--- DIRECTIONS ---
Gather each line of the records where "entrega" appears.

--- Extracted page text data ---
—————

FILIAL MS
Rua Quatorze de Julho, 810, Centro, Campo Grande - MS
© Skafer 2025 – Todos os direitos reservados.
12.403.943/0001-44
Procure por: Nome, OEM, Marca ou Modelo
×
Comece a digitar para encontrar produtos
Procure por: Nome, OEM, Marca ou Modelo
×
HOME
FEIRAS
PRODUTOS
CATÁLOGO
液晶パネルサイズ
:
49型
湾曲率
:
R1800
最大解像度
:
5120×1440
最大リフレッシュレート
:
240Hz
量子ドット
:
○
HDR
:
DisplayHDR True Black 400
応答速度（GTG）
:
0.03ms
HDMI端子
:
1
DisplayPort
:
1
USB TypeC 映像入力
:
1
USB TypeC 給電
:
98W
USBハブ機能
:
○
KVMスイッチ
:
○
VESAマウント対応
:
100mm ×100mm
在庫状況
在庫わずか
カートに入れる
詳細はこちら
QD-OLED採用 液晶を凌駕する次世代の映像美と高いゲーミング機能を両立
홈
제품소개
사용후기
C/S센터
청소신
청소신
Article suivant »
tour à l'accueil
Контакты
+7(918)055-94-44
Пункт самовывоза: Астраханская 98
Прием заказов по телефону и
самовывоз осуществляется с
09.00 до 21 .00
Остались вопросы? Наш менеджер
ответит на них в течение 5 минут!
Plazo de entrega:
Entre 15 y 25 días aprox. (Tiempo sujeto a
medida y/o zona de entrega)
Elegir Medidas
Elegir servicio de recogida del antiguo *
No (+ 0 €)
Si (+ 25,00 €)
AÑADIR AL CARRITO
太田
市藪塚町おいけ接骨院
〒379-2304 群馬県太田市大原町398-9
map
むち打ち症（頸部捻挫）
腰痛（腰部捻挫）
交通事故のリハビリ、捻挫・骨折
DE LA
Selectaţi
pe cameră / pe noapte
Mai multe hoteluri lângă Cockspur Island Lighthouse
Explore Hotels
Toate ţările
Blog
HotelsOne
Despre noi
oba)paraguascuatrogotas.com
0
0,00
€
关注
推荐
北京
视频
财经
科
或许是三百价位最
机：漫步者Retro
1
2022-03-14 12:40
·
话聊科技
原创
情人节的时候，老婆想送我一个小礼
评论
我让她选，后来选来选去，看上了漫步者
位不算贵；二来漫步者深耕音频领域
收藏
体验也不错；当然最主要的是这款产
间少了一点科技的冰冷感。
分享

—————

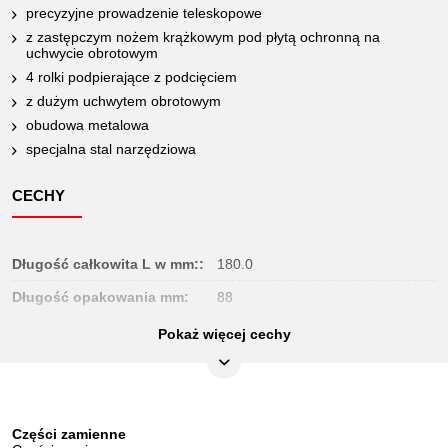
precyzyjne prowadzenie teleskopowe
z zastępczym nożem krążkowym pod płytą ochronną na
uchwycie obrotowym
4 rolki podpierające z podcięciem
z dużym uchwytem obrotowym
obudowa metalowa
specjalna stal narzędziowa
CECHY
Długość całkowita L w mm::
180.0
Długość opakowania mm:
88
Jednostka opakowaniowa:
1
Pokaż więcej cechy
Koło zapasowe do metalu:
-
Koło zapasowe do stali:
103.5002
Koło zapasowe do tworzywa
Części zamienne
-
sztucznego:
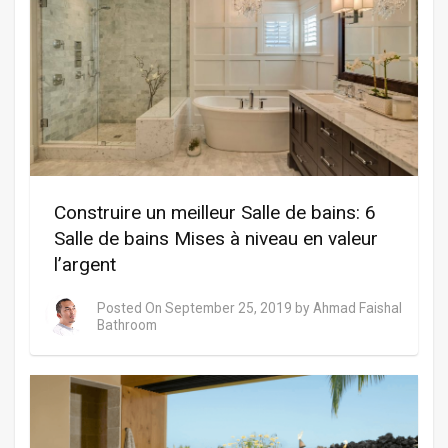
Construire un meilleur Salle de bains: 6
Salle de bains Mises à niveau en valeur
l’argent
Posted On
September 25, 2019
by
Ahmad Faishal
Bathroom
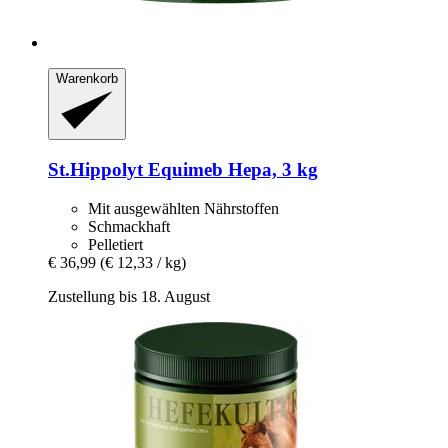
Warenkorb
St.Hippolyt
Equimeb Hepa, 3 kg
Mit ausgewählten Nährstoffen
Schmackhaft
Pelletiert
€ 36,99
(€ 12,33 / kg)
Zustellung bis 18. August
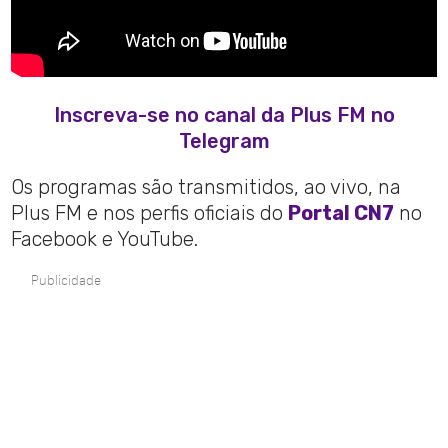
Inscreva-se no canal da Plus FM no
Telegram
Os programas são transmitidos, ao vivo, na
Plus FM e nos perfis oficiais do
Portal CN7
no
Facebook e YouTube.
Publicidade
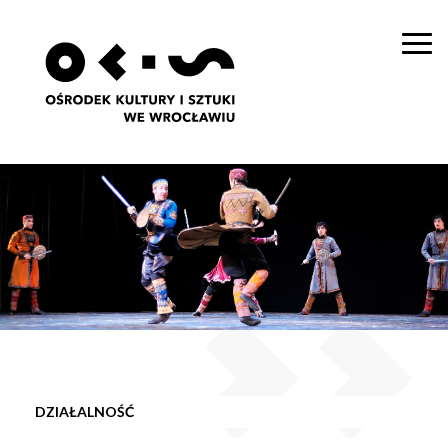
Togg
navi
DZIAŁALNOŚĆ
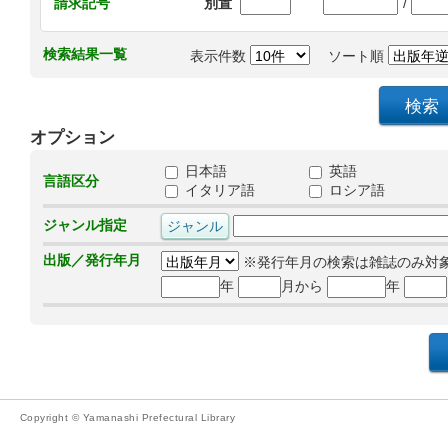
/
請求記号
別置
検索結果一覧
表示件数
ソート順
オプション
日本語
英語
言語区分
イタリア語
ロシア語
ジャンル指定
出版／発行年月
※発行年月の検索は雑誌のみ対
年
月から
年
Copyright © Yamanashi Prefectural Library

—————

--- EXPECTED ANSWER ---
Plazo de entrega:
medida y/o zona de entrega)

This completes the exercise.